→ What to produce: Transcribe the listing below verbatim, omitting pictures.

→ Data excerpt:
···
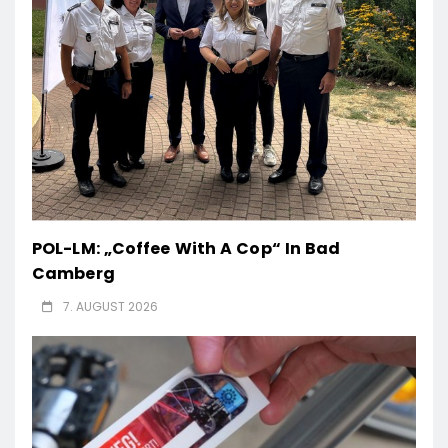
POL-LM: „Coffee With A Cop“ In Bad
Camberg
7. AUGUST 2026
···
→ Response area:
POL-LM: „Coffee With A Cop“ In Bad
Camberg
7. AUGUST 2026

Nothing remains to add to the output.